If you're interested, I recently upgraded to full frame, and am selling off most of my EF-S (& similar) lenses, as well as a couple cheap 'full frame' lenses as well.  Including a couple telephotos.  Check the Buy & Sell section.


----------



## jbags (Nov 21, 2011)

What advantages would the 40d have over the 50d. Here in Calgary, there is only a small difference between the two. (around $100).
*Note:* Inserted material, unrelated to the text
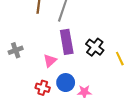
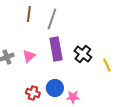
pink triangle: (50, 61) -> (29, 56), moved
For updated pricing, the 60d is $975, the 50d is about the same, the 7d is 1375 and the 40d is around $500


----------



## Big Mike (Nov 22, 2011)

I think that the 'advantage' of the 40D over the 50D, besides price, is that is has less mega pixels.  That goes against typical thinking....but the idea is that on an APS-C sized sensor, 15 mega pixels is getting to be too much.  Many photographers have said that the idea number for these sensors is 8-10 MP.  The 20D came out in 2004 with 8.2 MP....which was a high number at that time....but that camera was probably one of (if not thee) best mid-level DSLR for a long time.  The 30D was basically a 20D with only minor upgrades.  The 40D was a significant upgrade 2007, getting much faster, a much bigger screen, new processor and adding two MP, up to 10.  
The 50D seemed to come out pretty quickly after the 40D, with a big jump in MP, up to 15.  I believe it had a newer processor as well.  The comment that I seemed to hear most, was that the image quality wasn't improved from the 40D, even though it had the next generation of processor/sensor.  But considering that it added 50% more MP...keeping the same image quality could be considered an advancement.  
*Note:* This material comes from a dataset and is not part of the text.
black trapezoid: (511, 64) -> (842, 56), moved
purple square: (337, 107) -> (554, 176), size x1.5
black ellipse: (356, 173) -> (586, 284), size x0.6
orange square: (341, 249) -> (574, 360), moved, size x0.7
So, like I mentioned earlier, if the difference between a 40D and a 50D is $200, then I'd go with the 40D.  But if the price difference is less than $100, I'd probably go with the 50D.  I think that a 40D for $400 would be a good deal...I think $500 is too much, unless it's in mint condition and maybe comes with a lens etc.
A *new* 60D for $800 would be really tempting, but for $975, it's a much harder choice.


----------



## jbags (Nov 24, 2011)

So I'm buying a canon 50d that I found in town for $500 with only 2500 actuations (haven't picked it up yet!). Any suggestions for telephoto/zoom lenses since I have saved some $$?


----------



## Big Mike (Nov 25, 2011)

What type of shooting will you be doing with a telephoto lens?  (sports, wildlife?)  
What is your budget for it?


----------



## jaomul (Nov 25, 2011)

Just to add, the screen on the back of the 50d is nicer and it does have micro adjust for lenses (a feature I never have and hope to never use). There is some say that the image quality on the 40D is better and it fares better with noise, but I am sure that these differences are small so I think the newer model is the way to go. As for telephoto lenses I have the EF-S 55-250mm and its cheap, but is very good in daylight but may be a bit slow in tricky situations. I think your getting a good camera for the money and usage it has, thats almost new


----------



## jbags (Nov 25, 2011)

I will be using a longer lens for sports photography as well as wildlife. (not too much on the indoor side.I am thinking about the EF- 70-200mm f4L but am worried about it not having IS as I will be shooting off tripod frequently.Should i go for it or save up for one with IS?


----------



## Big Mike (Nov 25, 2011)

If you are going to be shooting sports, then I'd suggest saving up for the F2.8 version, rather than the IS version of the F4. (about $100 more, according to B&H).
IS is certainly a great feature, but it won't do anything to help you freeze the motion of a moving subject.  It only helps to prevent blur from camera shake.  

For pure quality for the price, the F4 (no IS) is hard to beat at around $700.  It seems absurd that the IS version is $1200.  Hard choice.

You might also consider Sigma or Tamron.  Tamron has a 70-200mm F2.8 for about $700 and Sigma has one with F2.8 and OS (their version of IS) for $1400.  (B&H).

A great wildlife lens that has great image quality, is the 100-400mm F4.5-5.6 L IS.  It's expensive at $1600, and it's an old(ish) push-pull type zoom....but the quality is excellent.  Not so great for sports as the max aperture is only F4.5-5.6.

There are plenty of lenses in the 70-300mm range.  Canon has a couple that start at less than $200, plus similar options from Sigma & Tamron.  These ones aren't great, but there are versions with IS, OS & VC.   Besides being better because of the stabilization, they seem to have better overall quality.  They do cost more, of course.  
I think it's probably fair to say that generally, the 70-200mm lenses are far and away better than the 70-300mm lenses.


----------



## jbags (Nov 25, 2011)

Ok, I know that this does not relate to my first post, but what is the function above "ON" on the power switch on the canon 50D for? I looked in the manual, but it did not help me out much. Does anyone know what it does?Thanks


----------